Within the records, find every line that includes the word "Reports" and copy it.

━━━ The input

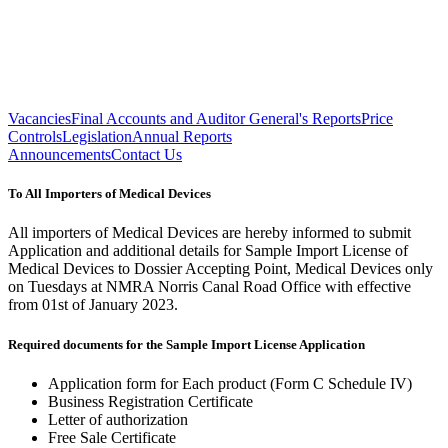
Vacancies
Final Accounts and Auditor General's Reports
Price
Controls
Legislation
Annual Reports
Announcements
Contact Us
To All Importers of Medical Devices
All importers of Medical Devices are hereby informed to submit
Application and additional details for Sample Import License of
Medical Devices to Dossier Accepting Point, Medical Devices only
on Tuesdays at NMRA Norris Canal Road Office with effective
from 01st of January 2023.
Required documents for the Sample Import License Application
Application form for Each product (Form C Schedule IV)
Business Registration Certificate
Letter of authorization
Free Sale Certificate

━━━━━━

• [Written answer]:
Final Accounts and Auditor General's Reports
Annual Reports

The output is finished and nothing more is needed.